One of Pete Souza’s most famous photos shows Jacob Philadelphia, 5, the son of a White House staff member, touching President Barack Obama’s hair to see if it feels like his. PETE SOUZA White House

With a lot of input from Souza, Porter’s film tells the stories behind the photos. Many have become famous, profoundly moving emblems of one politician’s humanity, such as the 2009 image “Hair Like Mine.” You probably know it: It captures the moment when 5-year-old Jacob Philadelphia touched the head of the president to see if Obama’s hair felt like his own.

Souza enjoyed an unprecedented degree of access to the inner workings, private meetings and unguarded moments of the Obama administration. His job under Reagan and, later, Obama, meant a constant if low-key push for more of that access. Trump shut all that down, confining White House photographers to a few canned photos.

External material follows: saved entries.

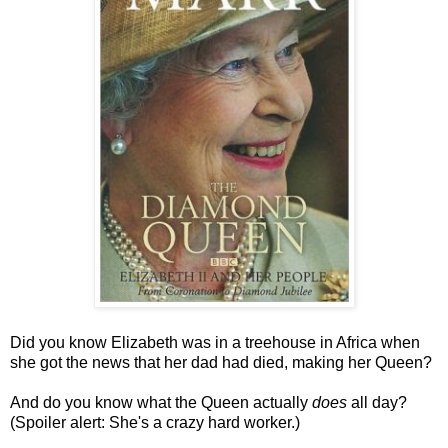
Did you know Elizabeth was in a treehouse in Africa when
she got the news that her dad had died, making her Queen?
And do you know what the Queen actually
does
all day?
(Spoiler alert: She's a crazy hard worker.)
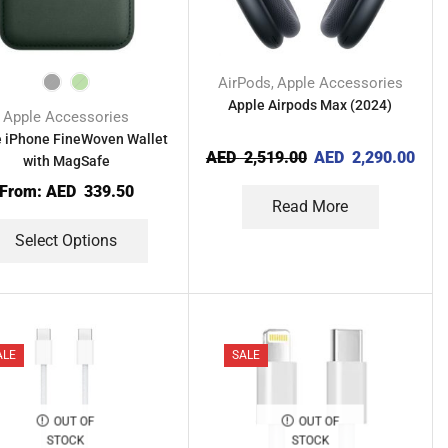
AirPods
Apple Accessories
,
Apple Airpods Max (2024)
Apple Accessories
 iPhone FineWoven Wallet
AED
2,519.00
AED
2,290.00
with MagSafe
From:
AED
339.50
Read More
Select Options
ALE
SALE
OUT OF
OUT OF
STOCK
STOCK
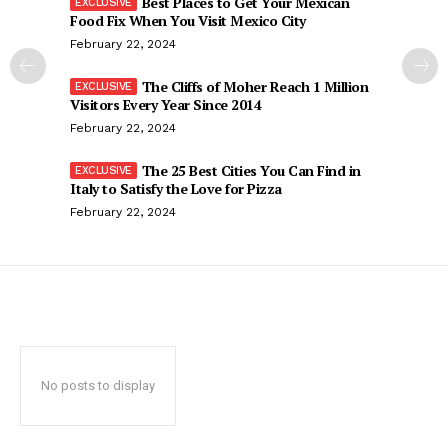
Best Places to Get Your Mexican
Food Fix When You Visit Mexico City
February 22, 2024
The Cliffs of Moher Reach 1 Million
Visitors Every Year Since 2014
February 22, 2024
The 25 Best Cities You Can Find in
Italy to Satisfy the Love for Pizza
February 22, 2024
No posts to display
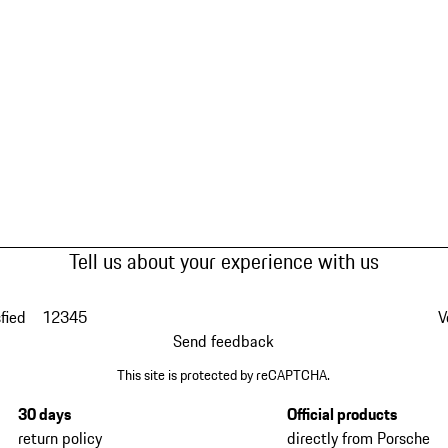
Tell us about your experience with us
fied
1
2
3
4
5
V
Send feedback
This site is protected by reCAPTCHA.
30 days
Official products
return policy
directly from Porsche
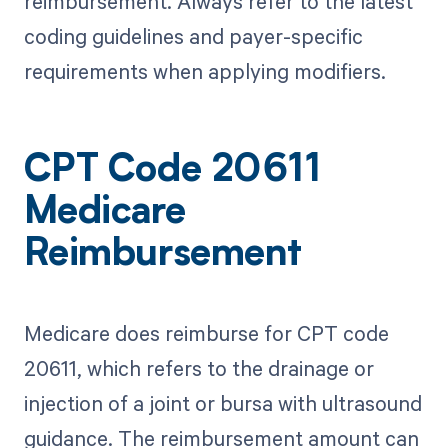
reimbursement. Always refer to the latest
coding guidelines and payer-specific
requirements when applying modifiers.
CPT Code 20611
Medicare
Reimbursement
Medicare does reimburse for CPT code
20611, which refers to the drainage or
injection of a joint or bursa with ultrasound
guidance. The reimbursement amount can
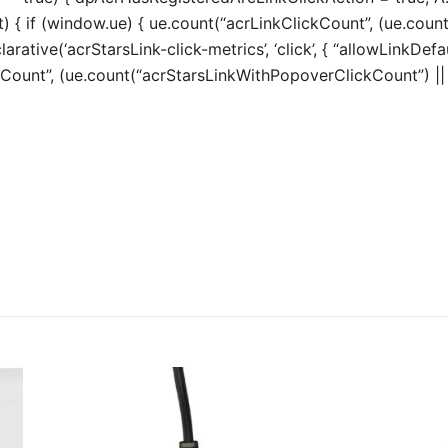
t) { if (window.ue) { ue.count(“acrLinkClickCount”, (ue.count(“
larative(‘acrStarsLink-click-metrics’, ‘click’, { “allowLinkDefa
unt”, (ue.count(“acrStarsLinkWithPopoverClickCount”) || 0) 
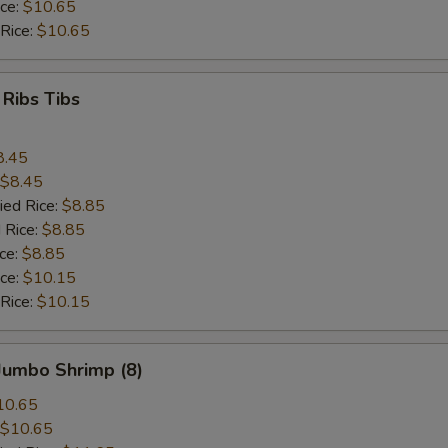
ice:
$10.65
 Rice:
$10.65
 Ribs Tibs
8.45
$8.45
ied Rice:
$8.85
 Rice:
$8.85
ice:
$8.85
ice:
$10.15
 Rice:
$10.15
 Jumbo Shrimp (8)
10.65
$10.65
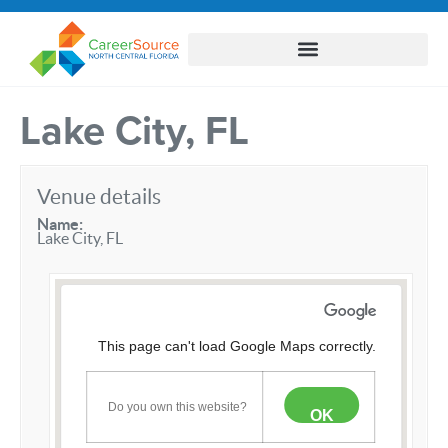
Lake City, FL
Venue details
Name:
Lake City, FL
This page can't load Google Maps correctly.
Do you own this website?
OK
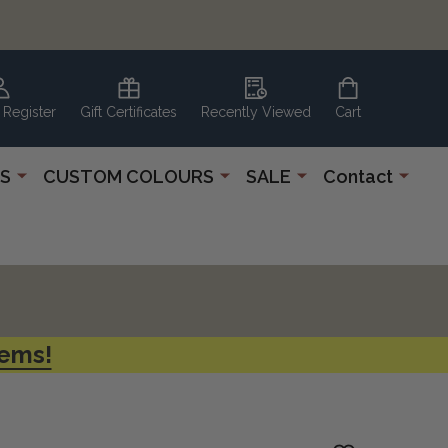
 Register
Gift Certificates
Recently Viewed
Cart
S
CUSTOM COLOURS
SALE
Contact
tems!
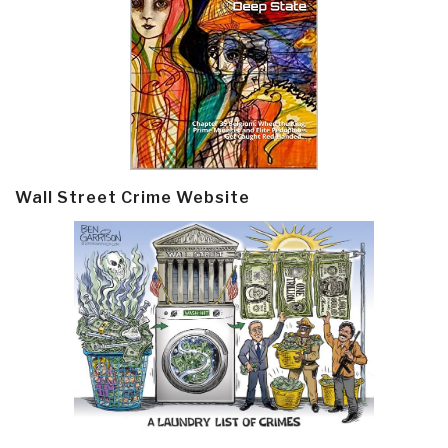
Wall Street Crime Website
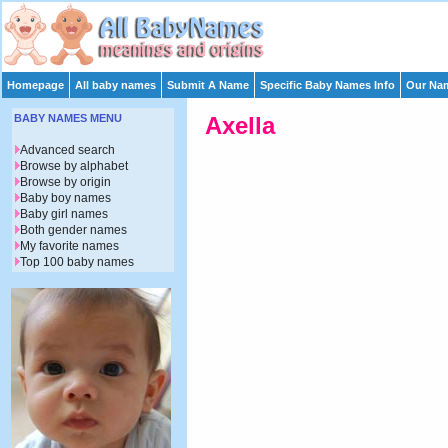
Homepage
All baby names
Submit A Name
Specific Baby Names Info
Our Nam
BABY NAMES MENU
Axella
Advanced search
Browse by alphabet
Browse by origin
Baby boy names
Baby girl names
Both gender names
My favorite names
Top 100 baby names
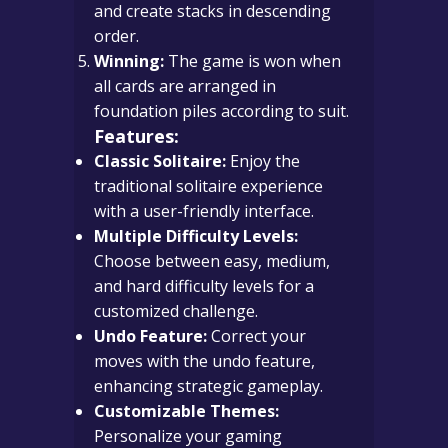
and create stacks in descending
order.
Winning:
The game is won when
all cards are arranged in
foundation piles according to suit.
Features:
Classic Solitaire:
Enjoy the
traditional solitaire experience
with a user-friendly interface.
Multiple Difficulty Levels:
Choose between easy, medium,
and hard difficulty levels for a
customized challenge.
Undo Feature:
Correct your
moves with the undo feature,
enhancing strategic gameplay.
Customizable Themes:
Personalize your gaming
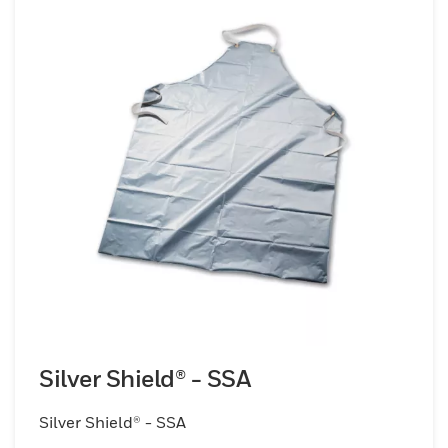
Silver Shield® - SSA
Silver Shield® - SSA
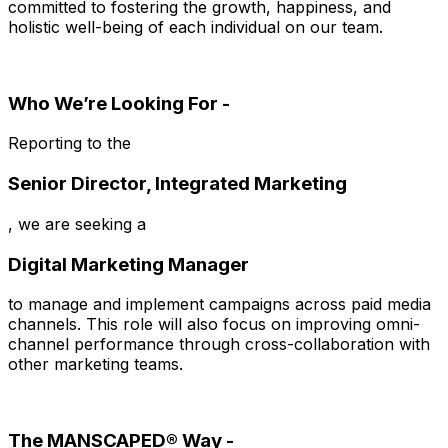
committed to fostering the growth, happiness, and
holistic well-being of each individual on our team.
Who We’re Looking For -
Reporting to the
Senior Director, Integrated Marketing
, we are seeking a
Digital Marketing Manager
to manage and implement campaigns across paid media
channels. This role will also focus on improving omni-
channel performance through cross-collaboration with
other marketing teams.
The MANSCAPED® Way -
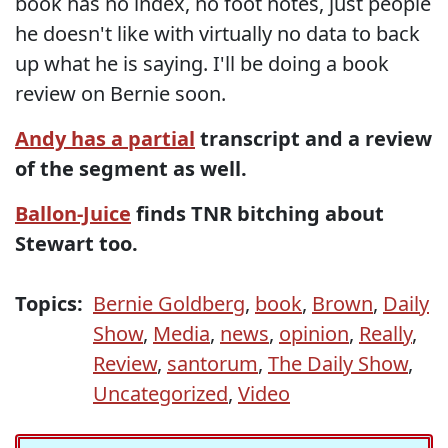
book has no index, no foot notes, just people
he doesn't like with virtually no data to back
up what he is saying. I'll be doing a book
review on Bernie soon.
Andy has a partial
transcript and a review
of the segment as well.
Ballon-Juice
finds TNR bitching about
Stewart too.
Topics:
Bernie Goldberg
,
book
,
Brown
,
Daily
Show
,
Media
,
news
,
opinion
,
Really
,
Review
,
santorum
,
The Daily Show
,
Uncategorized
,
Video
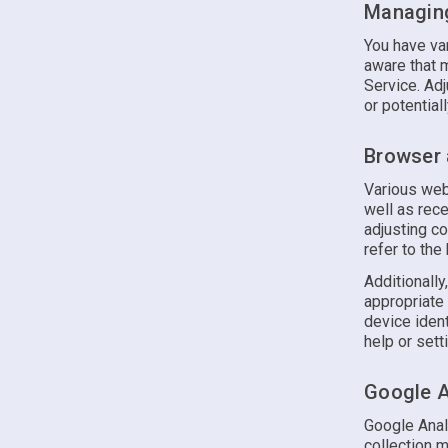
Managing
You have var
aware that 
Service. Ad
or potential
Browser 
Various web
well as rec
adjusting co
refer to the
Additionally
appropriate
device ident
help or sett
Google A
Google Anal
collection m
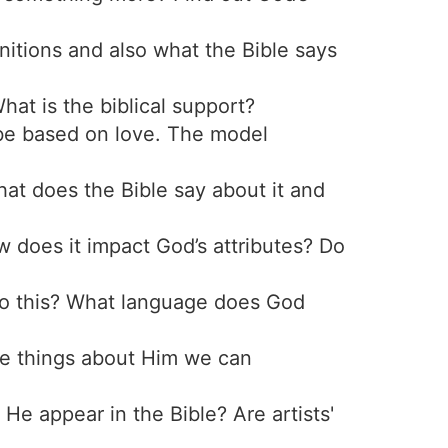
initions and also what the Bible says
hat is the biblical support?
 be based on love. The model
hat does the Bible say about it and
w does it impact God’s attributes? Do
to this? What language does God
ere things about Him we can
He appear in the Bible? Are artists'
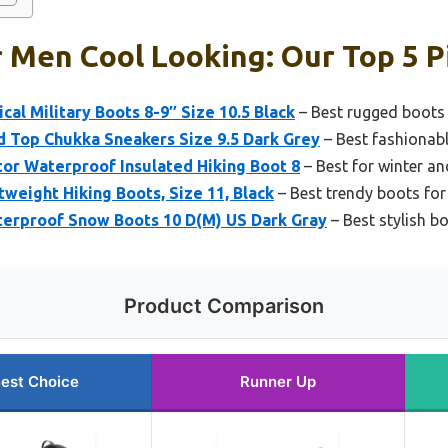
 Men Cool Looking: Our Top 5 P
cal Military Boots 8-9″ Size 10.5 Black
– Best rugged boots
d Top Chukka Sneakers Size 9.5 Dark Grey
– Best fashionab
or Waterproof Insulated Hiking Boot 8
– Best for winter a
weight Hiking Boots, Size 11, Black
– Best trendy boots fo
erproof Snow Boots 10 D(M) US Dark Gray
– Best stylish b
Product Comparison
est Choice
Runner Up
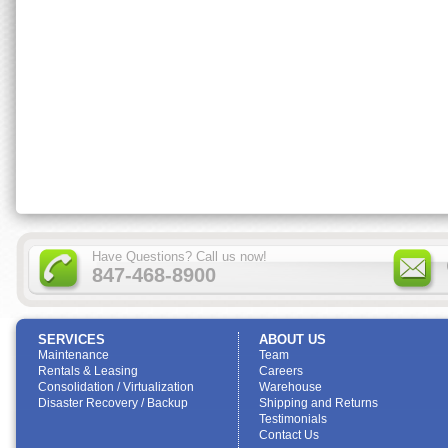
Have Questions? Call us now!
847-468-8900
SERVICES
ABOUT US
Maintenance
Team
Rentals & Leasing
Careers
Consolidation / Virtualization
Warehouse
Disaster Recovery / Backup
Shipping and Returns
Testimonials
Contact Us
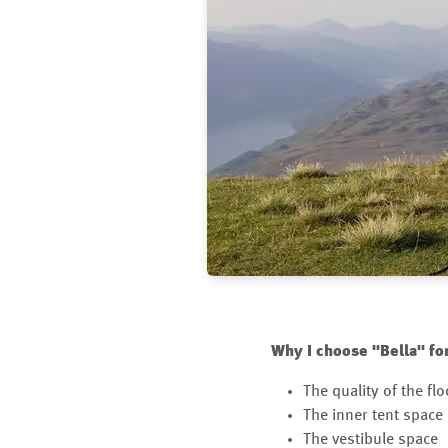
Why I choose "Bella" fo
The quality of the flo
The inner tent space
The vestibule space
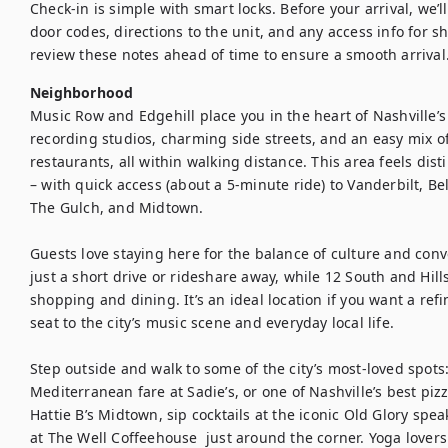
Check-in is simple with smart locks. Before your arrival, we’l
door codes, directions to the unit, and any access info for s
review these notes ahead of time to ensure a smooth arrival
Neighborhood
Music Row and Edgehill place you in the heart of Nashville’s
recording studios, charming side streets, and an easy mix of l
restaurants, all within walking distance. This area feels disti
– with quick access (about a 5-minute ride) to Vanderbilt, B
The Gulch, and Midtown.

Guests love staying here for the balance of culture and co
just a short drive or rideshare away, while 12 South and Hills
shopping and dining. It’s an ideal location if you want a refi
seat to the city’s music scene and everyday local life.

Step outside and walk to some of the city’s most-loved spots:
Mediterranean fare at Sadie’s, or one of Nashville’s best pizz
Hattie B’s Midtown, sip cocktails at the iconic Old Glory spea
at The Well Coffeehouse  just around the corner. Yoga lovers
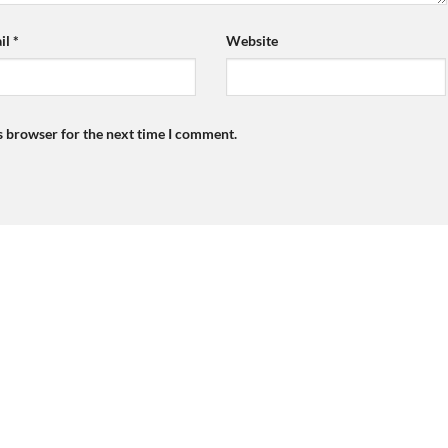
il
*
Website
s browser for the next time I comment.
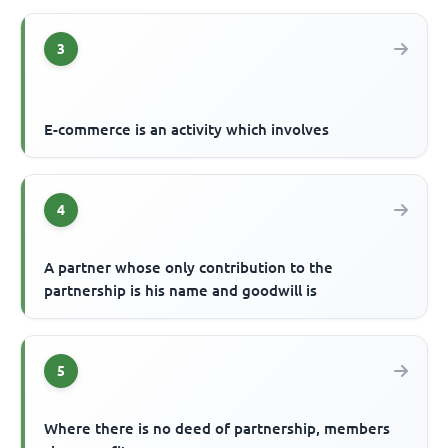
3
E-commerce is an activity which involves
4
A partner whose only contribution to the
partnership is his name and goodwill is
5
Where there is no deed of partnership, members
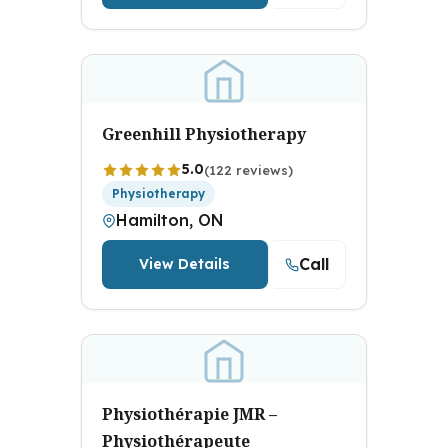
Greenhill Physiotherapy
5.0
(122 reviews)
Physiotherapy
Hamilton, ON
Call
View Details
Physiothérapie JMR –
Physiothérapeute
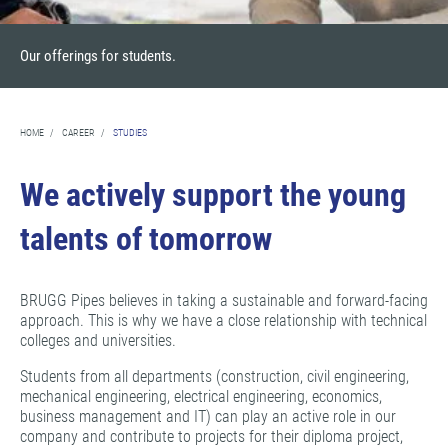
Our offerings for students.
HOME
/
CAREER
/
STUDIES
We actively support the young
talents of tomorrow
BRUGG Pipes believes in taking a sustainable and forward-facing
approach. This is why we have a close relationship with technical
colleges and universities.
Students from all departments (construction, civil engineering,
mechanical engineering, electrical engineering, economics,
business management and IT) can play an active role in our
company and contribute to projects for their diploma project,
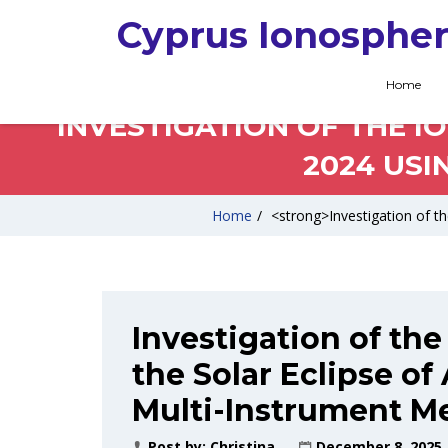
Cyprus Ionospher
Home
INVESTIGATION OF THE IO
2024 USI
Home
/
<strong>Investigation of th
Investigation of the
the Solar Eclipse of
Multi-Instrument M
Post by:
Christina
December 8, 2025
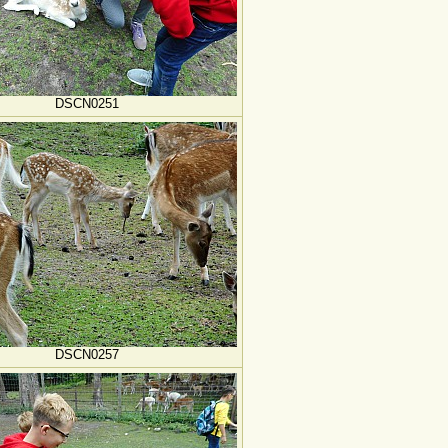
DSCN0251
DSCN0257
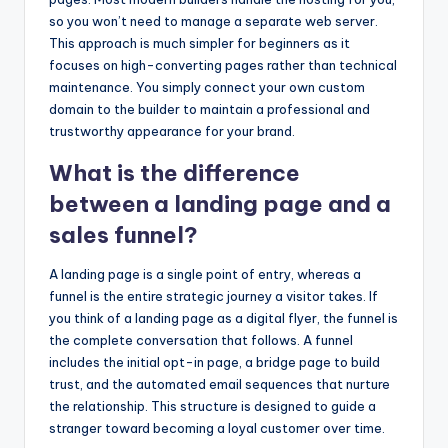
so you won’t need to manage a separate web server.
This approach is much simpler for beginners as it
focuses on high-converting pages rather than technical
maintenance. You simply connect your own custom
domain to the builder to maintain a professional and
trustworthy appearance for your brand.
What is the difference
between a landing page and a
sales funnel?
A landing page is a single point of entry, whereas a
funnel is the entire strategic journey a visitor takes. If
you think of a landing page as a digital flyer, the funnel is
the complete conversation that follows. A funnel
includes the initial opt-in page, a bridge page to build
trust, and the automated email sequences that nurture
the relationship. This structure is designed to guide a
stranger toward becoming a loyal customer over time.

“The Way I See It” introduces us to Souza’s family; his life, now in Madison, Wisconsin (he’s seen buying kale at the weekend farmers market by the capitol building, which is the most Madison thing imaginable); and generous excerpts from various public talks and presentations in the U.S. and abroad. Tour footage-dependent documentaries such as this one carry a built-in limitation; we get a sense of how the subject and the work operate in a friendly public sphere, but it’s sometimes at the expense of more difficult or ambiguous alleyways.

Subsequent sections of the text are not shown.